Background

Primary cardiac neoplasms are extremely rare, with an autopsy incidence of 0.0001–0.003% [1]. Approximately, 90% cases of primary cardiac angiosarcoma occur in the right atrium, while less than 5% occur in the left atrium or ventricles. Lung metastasis from angiosarcoma derived from the right atrium often demonstrates a halo sign on thoracic CT. However, few reports have described the pathological analysis of halo signs from the perspective of the fragility of the lung tissue where the tumor invaded, which caused hemoptysis. Herein, we report a case of primary angiosarcoma with multiple halo signs on thoracic CT, successfully diagnosed using transcatheter endomyocardial biopsy with pathological analysis of halo signs.

Case presentation

A 38-year-old healthy Japanese man from China was admitted to our hospital (day 1); thoracic computed tomography (CT) revealed abnormal lung lesions. The patient was a former smoker (two pack-years) with no history of illicit drugs use or dust exposure. Three months before admission, he had two episodes of loss of consciousness in China; however, echocardiography and head CT showed no abnormal findings. Two months previously, he noticed hemoptysis and experienced dyspnea. Immediately after he returned to Japan, thoracic CT (Fig. 1a, coronal view) evaluation was performed at a local hospital that demonstrated multiple scattered nodules, most of which were surrounded by ground-glass opacities (GGO), the so-called “halo signs,” which were located on the outer side of the lungs (Fig. 1b, c), suggesting hematological spread.

Fig. 1
figure 1

Thoracic computed tomography (CT) scan. a Coronal view of thoracic CT performed 2 months before admission demonstrates multiple scattered nodules with ground-glass opacities, the so-called “halo sign.” b, c Axial views of thoracic CT demonstrates “halo signs” located on the outer side of the lung, suggesting hematological spread

The patient’s vital signs were as follows: blood pressure, 108/60 mmHg; body temperature, 36 °C; respiratory rate, 18 breaths/min; tachycardia (heart rate, 108 beats/min); and hypoxemia (blood oxygen saturation using pulse oximetry of 89% on ambient air). Physical examination revealed conjunctival rim pallor and coarse crackles in the early to mid-inspiratory phase in both the lung fields.
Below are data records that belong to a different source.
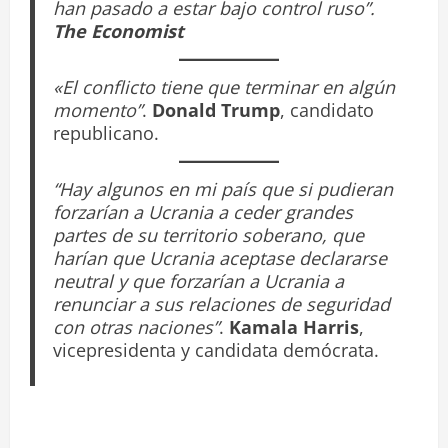
han pasado a estar bajo control ruso”.
The Economist
«El conflicto tiene que terminar en algún
momento”
.
Donald Trump
, candidato
republicano.
“Hay algunos en mi país que si pudieran
forzarían a Ucrania a ceder grandes
partes de su territorio soberano, que
harían que Ucrania aceptase declararse
neutral y que forzarían a Ucrania a
renunciar a sus relaciones de seguridad
con otras naciones”
.
Kamala Harris
,
vicepresidenta y candidata demócrata.
N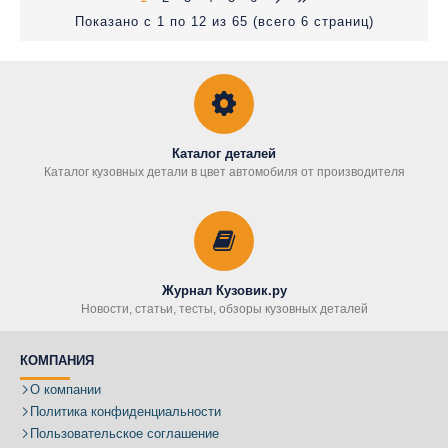
Показано с 1 по 12 из 65 (всего 6 страниц)
Каталог деталей
Каталог кузовных детали в цвет автомобиля от производителя
Журнал Кузовик.ру
Новости, статьи, тесты, обзоры кузовных деталей
КОМПАНИЯ
О компании
Политика конфиденциальности
Пользовательское соглашение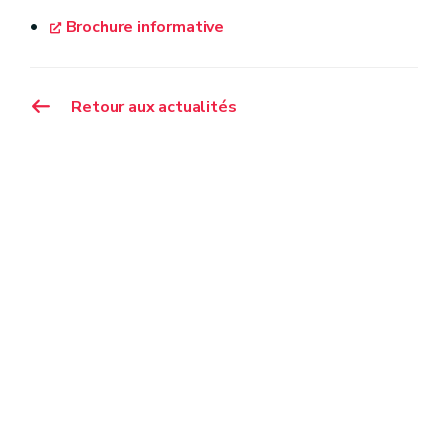
Brochure informative
Retour aux actualités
Serum laboratory data showed severe anemia with a hemoglobin level of 5.6 g/dL, mild or moderate elevation in white blood cell counts of 11,700/µL, and C-reactive protein level of 10.2 mg/dL. On admission, chest radiograph (Fig. 2a) showed non-segmental bilateral lung infiltration predominantly seen in the right-sided middle to lower lung fields. Non-enhanced thoracic CT simultaneously showed non-segmental consolidation in both the lung lobes with scattered multiple nodules (Fig. 2b), but no apparent lymphadenopathies were noted. Serum data for Aspergillus galactomannan, Cryptococcus antigen, and T-SPOT tests were negative. No pathogens were isolated from sputum. Further, myeloperoxidase anti-neutrophil cytoplasmic antibodies and serine proteinase 3-anti-neutrophil cytoplasmic antibodies were also negative. Furthermore, none of the serum tumor marker, such as carcinoembryonic antigen, sialyl Lewis X-i antigen, α-fetoprotein, or human chorionic gonadotropin, was elevated.

Fig. 2
figure 2

Chest radiograph and thoracic computed tomography (CT) on admission. a Chest radiograph on admission shows non-segmental bilateral lung infiltrations, predominantly in the right-sided middle to lower lung fields. b Non-enhanced thoracic CT shows non-segmental consolidation with ground-glass opacities or multiple scattered nodules in both the lung lobes. c Contrast-enhanced thoracic CT reveals a filling defect in the right atrium (black asterisks). d Enhanced electrocardiogram-gated cardiac CT reveals an inhomogeneously enhancing tumor in the right atrium (white asterisks)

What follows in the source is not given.